Extracted records:
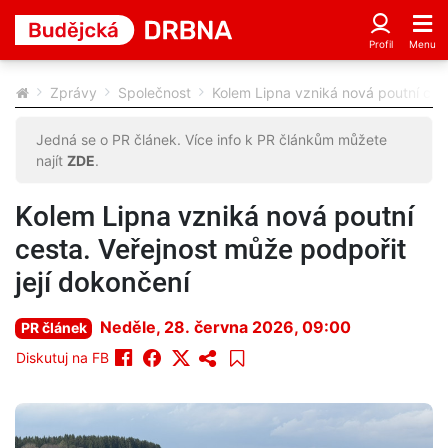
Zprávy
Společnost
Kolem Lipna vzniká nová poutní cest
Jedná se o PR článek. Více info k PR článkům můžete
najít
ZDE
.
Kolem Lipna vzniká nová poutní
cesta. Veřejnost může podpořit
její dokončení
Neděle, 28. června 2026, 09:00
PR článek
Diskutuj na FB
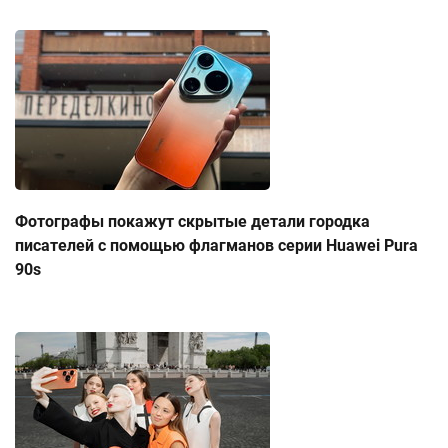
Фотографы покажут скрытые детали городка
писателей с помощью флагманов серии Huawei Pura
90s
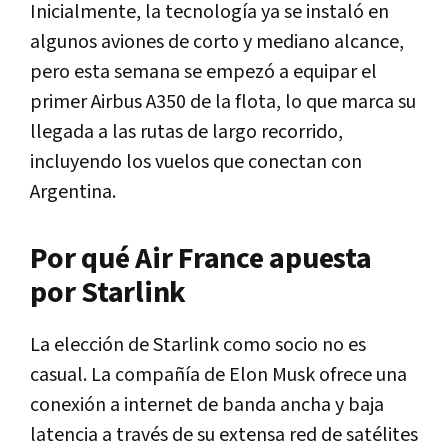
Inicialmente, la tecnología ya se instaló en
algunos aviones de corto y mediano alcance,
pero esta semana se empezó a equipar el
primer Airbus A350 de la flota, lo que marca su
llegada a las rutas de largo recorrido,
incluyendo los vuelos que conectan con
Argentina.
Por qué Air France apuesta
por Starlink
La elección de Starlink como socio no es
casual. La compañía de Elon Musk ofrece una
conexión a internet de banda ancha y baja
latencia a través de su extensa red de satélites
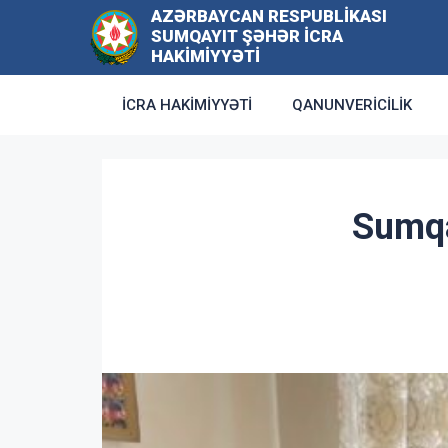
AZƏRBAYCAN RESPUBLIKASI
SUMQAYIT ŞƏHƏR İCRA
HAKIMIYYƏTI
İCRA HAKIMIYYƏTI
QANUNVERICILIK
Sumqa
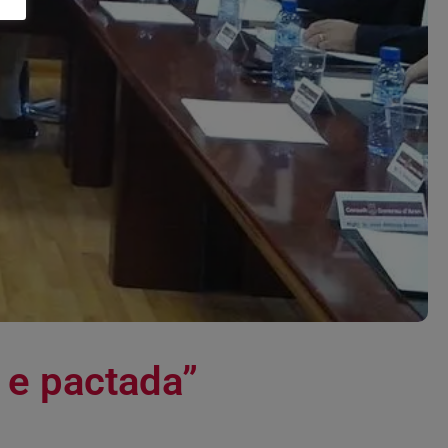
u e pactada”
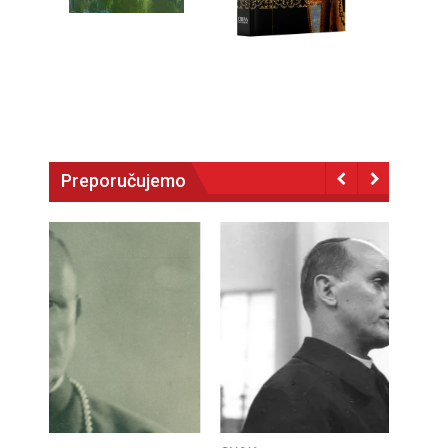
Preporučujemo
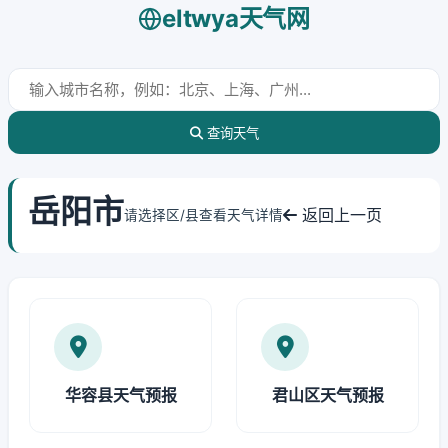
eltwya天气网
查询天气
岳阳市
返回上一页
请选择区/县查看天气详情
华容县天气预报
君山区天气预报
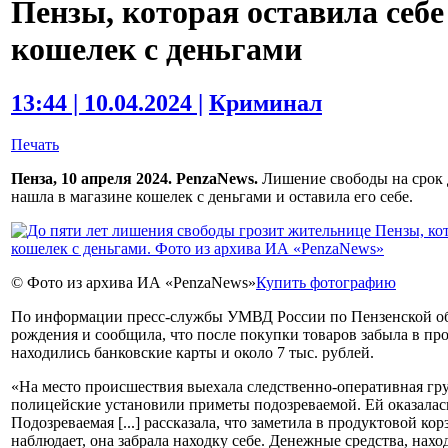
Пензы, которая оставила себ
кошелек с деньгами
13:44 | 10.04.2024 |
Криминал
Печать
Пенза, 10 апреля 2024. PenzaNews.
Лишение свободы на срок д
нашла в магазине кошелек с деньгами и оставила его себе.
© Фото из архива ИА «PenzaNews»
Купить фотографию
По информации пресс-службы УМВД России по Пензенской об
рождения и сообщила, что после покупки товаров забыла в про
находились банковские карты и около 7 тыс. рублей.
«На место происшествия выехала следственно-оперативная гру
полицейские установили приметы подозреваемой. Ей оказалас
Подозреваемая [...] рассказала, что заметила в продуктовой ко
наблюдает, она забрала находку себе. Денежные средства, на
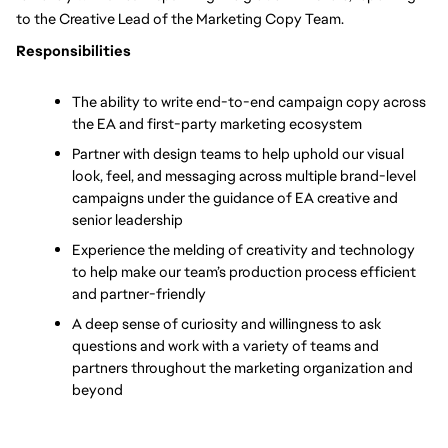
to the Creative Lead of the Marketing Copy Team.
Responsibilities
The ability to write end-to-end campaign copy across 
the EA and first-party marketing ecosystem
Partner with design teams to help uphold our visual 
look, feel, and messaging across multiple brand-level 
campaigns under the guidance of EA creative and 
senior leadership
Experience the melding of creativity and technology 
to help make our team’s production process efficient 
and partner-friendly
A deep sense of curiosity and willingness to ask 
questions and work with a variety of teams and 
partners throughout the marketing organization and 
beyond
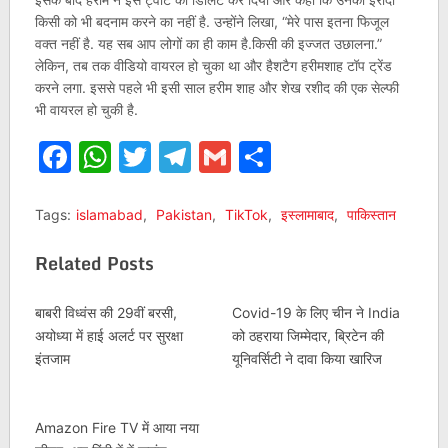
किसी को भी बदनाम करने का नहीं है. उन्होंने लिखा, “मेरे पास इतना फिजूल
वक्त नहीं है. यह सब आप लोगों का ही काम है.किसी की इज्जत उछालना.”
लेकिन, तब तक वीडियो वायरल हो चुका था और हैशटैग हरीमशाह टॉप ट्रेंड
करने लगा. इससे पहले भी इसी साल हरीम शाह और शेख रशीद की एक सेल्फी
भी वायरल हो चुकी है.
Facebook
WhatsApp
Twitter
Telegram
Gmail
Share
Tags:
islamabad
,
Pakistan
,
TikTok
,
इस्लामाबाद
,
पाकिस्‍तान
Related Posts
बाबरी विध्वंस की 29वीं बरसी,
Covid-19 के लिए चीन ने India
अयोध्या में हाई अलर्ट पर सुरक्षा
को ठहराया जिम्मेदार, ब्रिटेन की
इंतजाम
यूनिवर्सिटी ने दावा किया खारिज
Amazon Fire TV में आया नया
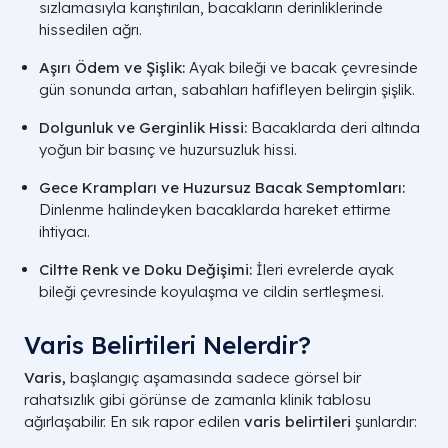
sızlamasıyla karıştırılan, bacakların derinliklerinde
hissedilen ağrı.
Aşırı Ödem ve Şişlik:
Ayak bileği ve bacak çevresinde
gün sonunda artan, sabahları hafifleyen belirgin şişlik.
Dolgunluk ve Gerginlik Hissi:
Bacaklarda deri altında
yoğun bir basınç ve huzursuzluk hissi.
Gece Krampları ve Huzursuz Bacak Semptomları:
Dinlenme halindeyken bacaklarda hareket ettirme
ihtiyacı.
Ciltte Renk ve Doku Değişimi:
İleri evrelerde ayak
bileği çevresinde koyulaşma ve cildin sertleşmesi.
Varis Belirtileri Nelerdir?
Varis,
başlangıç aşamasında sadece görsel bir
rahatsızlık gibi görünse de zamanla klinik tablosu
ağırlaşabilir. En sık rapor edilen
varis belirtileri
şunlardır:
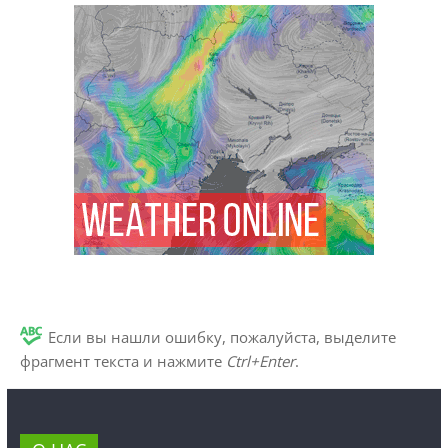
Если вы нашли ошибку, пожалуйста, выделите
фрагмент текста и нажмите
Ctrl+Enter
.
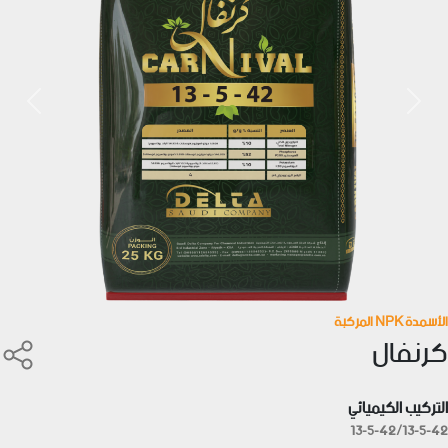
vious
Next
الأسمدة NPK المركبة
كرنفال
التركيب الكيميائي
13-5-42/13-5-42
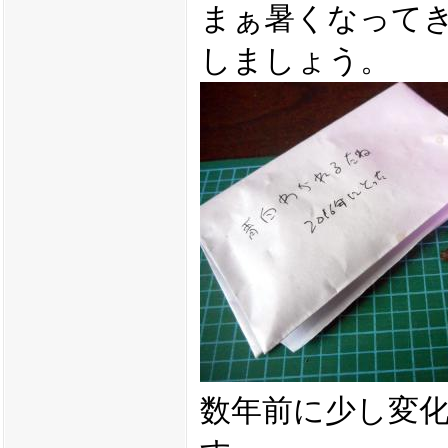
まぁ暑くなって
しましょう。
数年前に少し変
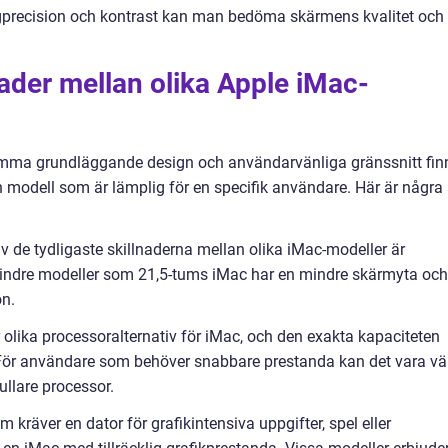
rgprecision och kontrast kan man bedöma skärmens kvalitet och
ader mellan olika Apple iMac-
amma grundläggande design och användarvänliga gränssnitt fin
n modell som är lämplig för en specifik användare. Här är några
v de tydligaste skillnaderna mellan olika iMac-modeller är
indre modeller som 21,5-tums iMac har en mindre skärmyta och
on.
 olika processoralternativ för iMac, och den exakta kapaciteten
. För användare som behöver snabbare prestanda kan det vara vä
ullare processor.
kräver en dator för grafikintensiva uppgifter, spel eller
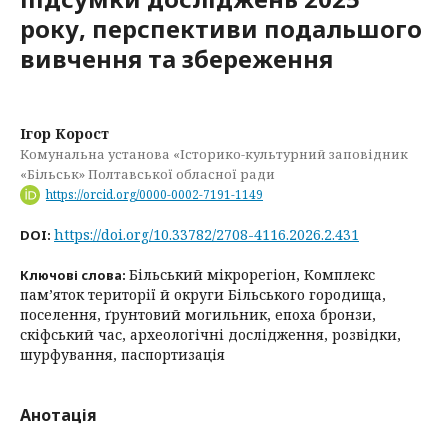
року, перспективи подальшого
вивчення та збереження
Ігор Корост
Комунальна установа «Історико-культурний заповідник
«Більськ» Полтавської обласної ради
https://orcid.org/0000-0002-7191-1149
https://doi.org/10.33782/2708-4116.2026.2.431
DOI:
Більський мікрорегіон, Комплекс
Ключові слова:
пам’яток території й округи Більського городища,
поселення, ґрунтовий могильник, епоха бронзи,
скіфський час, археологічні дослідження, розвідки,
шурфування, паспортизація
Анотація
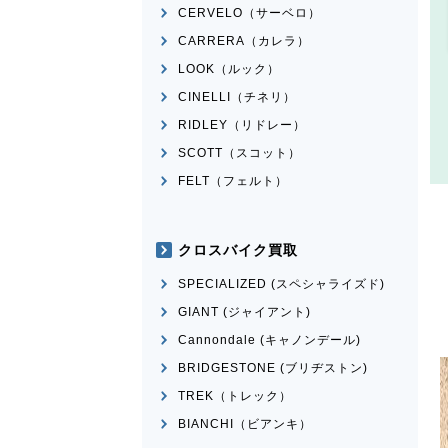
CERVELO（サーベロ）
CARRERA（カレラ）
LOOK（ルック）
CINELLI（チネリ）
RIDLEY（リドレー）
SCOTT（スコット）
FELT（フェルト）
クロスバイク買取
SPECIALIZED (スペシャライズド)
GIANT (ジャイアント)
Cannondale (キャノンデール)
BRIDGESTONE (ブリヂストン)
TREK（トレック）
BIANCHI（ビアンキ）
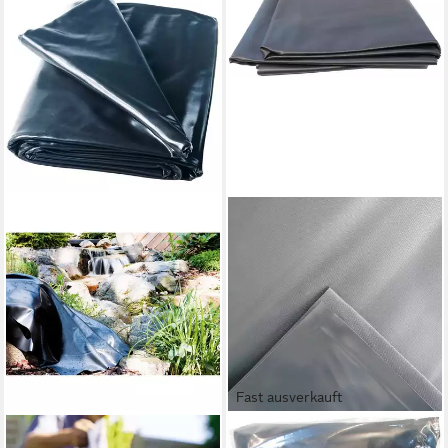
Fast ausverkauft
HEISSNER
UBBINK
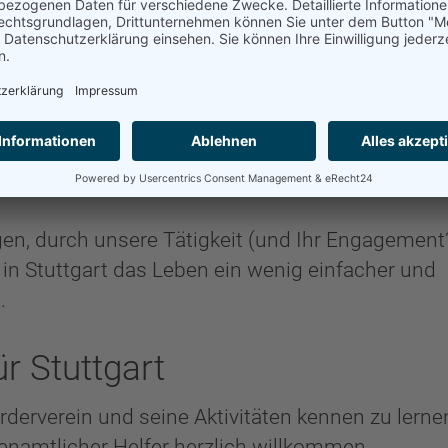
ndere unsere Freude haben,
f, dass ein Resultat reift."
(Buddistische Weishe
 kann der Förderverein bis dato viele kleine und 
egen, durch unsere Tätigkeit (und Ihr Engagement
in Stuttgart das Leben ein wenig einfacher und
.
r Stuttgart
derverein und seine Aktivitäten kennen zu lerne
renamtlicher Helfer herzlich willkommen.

What to work on: Scan the records above and report every line with the string "olika".

Exercise solution:
ader mellan olika Apple iMac-
v de tydligaste skillnaderna mellan olika iMac-modeller är
 olika processoralternativ för iMac, och den exakta kapaciteten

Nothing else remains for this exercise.